「よっしゃ、という気持ち以上に、ホッとしました。これでやっと、日本代表全体を強化できる。またここからや、と気が引き締まりました」
有言実行、とばかりに北京からロンドンへ。日本フェンシングの強化体制は大きな変化を遂げた。
2012年のロンドン五輪。準決勝では世界ランク7位の日本に対し、3位のドイツを相手に34対30と日本が4点をリードした状況でアンカーの太田がピストに立つも、相手エースの猛攻に屈し、残り10秒を切った時点で38対40。
絶体絶命とも言うべき状況に追い込まれたが、ここから太田が反撃、残り1秒で再逆転の末、1本勝負を制し41対40で勝利した日本は、決勝で敗れはしたものの男子フルーレが団体戦では初の銀メダルを獲得した。
日本の強化に携わっただけでなく、張西が長年築き上げ、残した功績は他にもある。国際フェンシング連盟のSEMI委員として、北京、ロンドン、東京と三度の五輪や世界選手権、アジア大会など、数多くの国際大会に派遣されたことだ。
前述した通り、遡ること20年、2000年に国際フェンシング協会理事・委員会選挙に立候補。
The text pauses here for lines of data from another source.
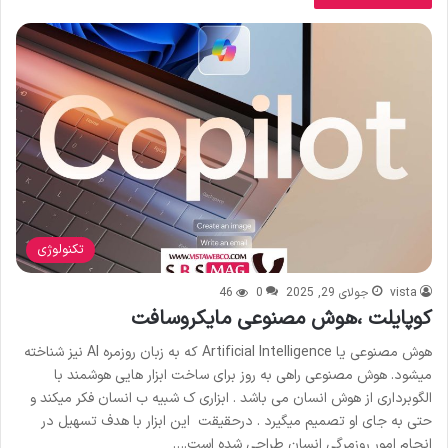
تکنولوژی
vista
جولای 29, 2025
0
46
کوپایلت ،هوش مصنوعی مایکروسافت
هوش مصنوعی یا Artificial Intelligence که به زبان روزمره AI نیز شناخته
میشود. هوش مصنوعی راهی به روز برای ساخت ابزار هایی هوشمند با
الگوبرداری از هوش انسان می باشد . ابزاری ک شبیه ب انسان فکر میکند و
حتی به جای او تصمیم میگیرد . درحقیقت این ابزار با هدف تسهیل در
انجام امور روزمرگی انسان طراحی شده است.…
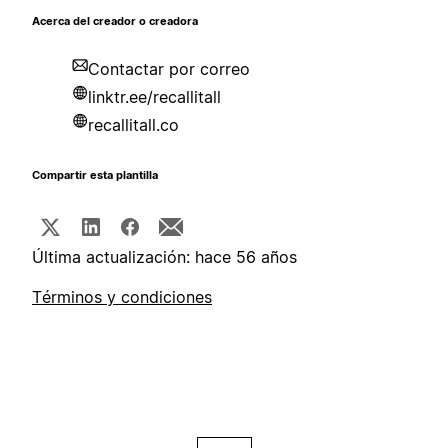
Acerca del creador o creadora
Contactar por correo
linktr.ee/recallitall
recallitall.co
Compartir esta plantilla
Última actualización: hace 56 años
Términos y condiciones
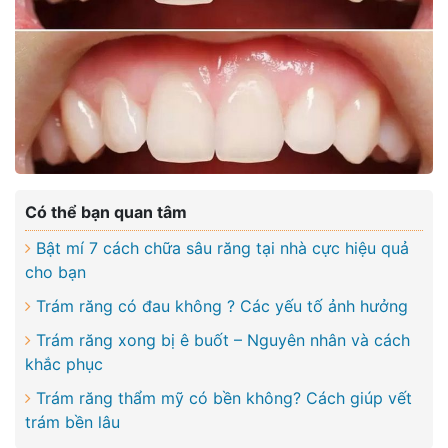
Có thể bạn quan tâm
Bật mí 7 cách chữa sâu răng tại nhà cực hiệu quả
cho bạn
Trám răng có đau không ? Các yếu tố ảnh hưởng
Trám răng xong bị ê buốt – Nguyên nhân và cách
khắc phục
Trám răng thẩm mỹ có bền không? Cách giúp vết
trám bền lâu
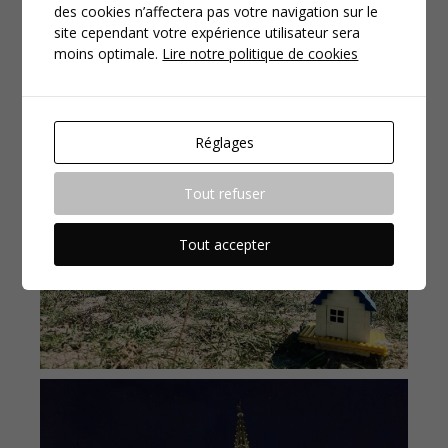
des cookies n’affectera pas votre navigation sur le
site cependant votre expérience utilisateur sera
moins optimale.
Lire notre politique de cookies
Réglages
Tout refuser
Tout accepter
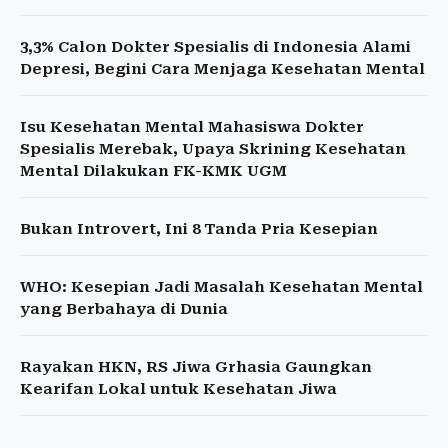
3,3% Calon Dokter Spesialis di Indonesia Alami
Depresi, Begini Cara Menjaga Kesehatan Mental
Isu Kesehatan Mental Mahasiswa Dokter
Spesialis Merebak, Upaya Skrining Kesehatan
Mental Dilakukan FK-KMK UGM
Bukan Introvert, Ini 8 Tanda Pria Kesepian
WHO: Kesepian Jadi Masalah Kesehatan Mental
yang Berbahaya di Dunia
Rayakan HKN, RS Jiwa Grhasia Gaungkan
Kearifan Lokal untuk Kesehatan Jiwa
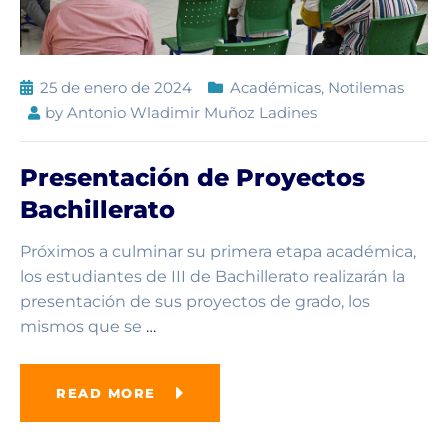
25 de enero de 2024
Académicas
,
Notilemas
by
Antonio Wladimir Muñoz Ladines
Presentación de Proyectos
Bachillerato
Próximos a culminar su primera etapa académica,
los estudiantes de III de Bachillerato realizarán la
presentación de sus proyectos de grado, los
mismos que se
…
READ MORE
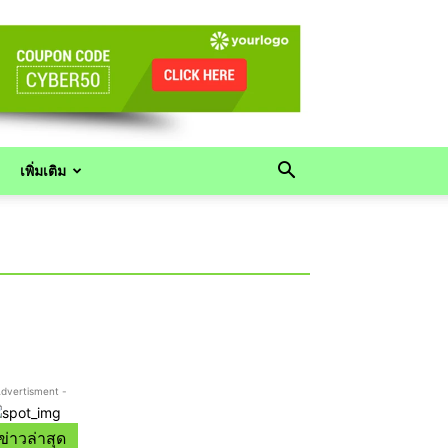
เพิ่มเติม
Advertisment -
ข่าวล่าสุด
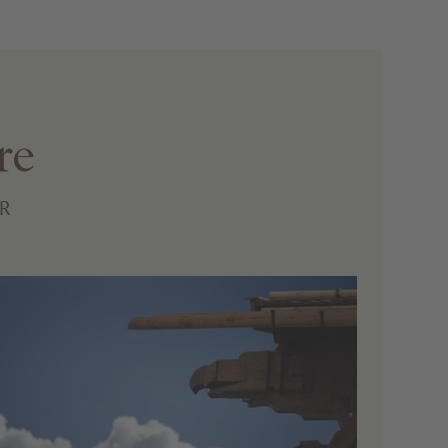
re
ER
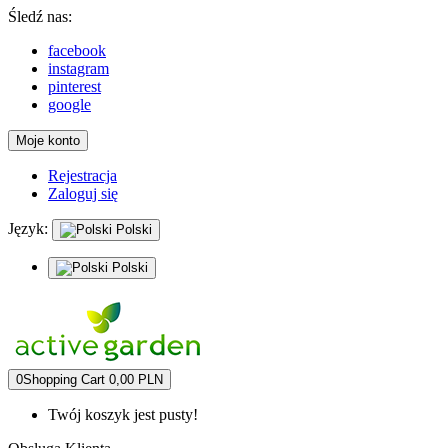
Śledź nas:
facebook
instagram
pinterest
google
Moje konto
Rejestracja
Zaloguj się
Język:
Polski
Polski
0
Shopping Cart
0,00 PLN
Twój koszyk jest pusty!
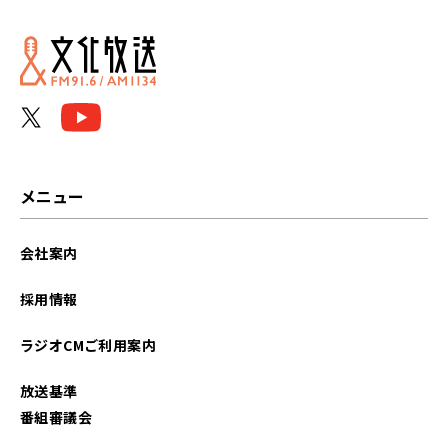
メニュー
会社案内
採用情報
ラジオCMご利用案内
放送基準
番組審議会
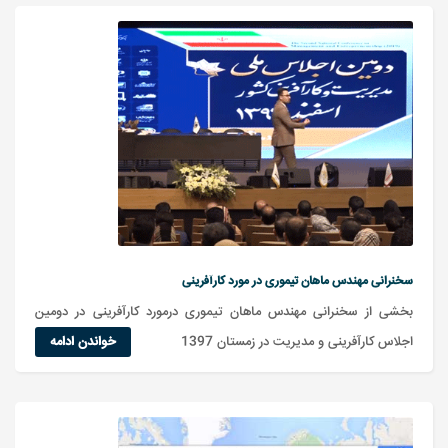
سخنرانی مهندس ماهان تیموری در مورد کارآفرینی
بخشی از سخنرانی مهندس ماهان تیموری درمورد کارآفرینی در دومین
اجلاس کارآفرینی و مدیریت در زمستان 1397
خواندن ادامه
審判、法律、医事、広報、規則、SEMI、倫理と7部門からなる委員会の1つであるSEMI部門において、当時日本フェンシング協会も国際委員長を務めていた張西が選出された。
きっかけは、強化の長として数多くの大会に参加する中、突き付けられた「世界」と渡り合うための課題だと感じたからだ。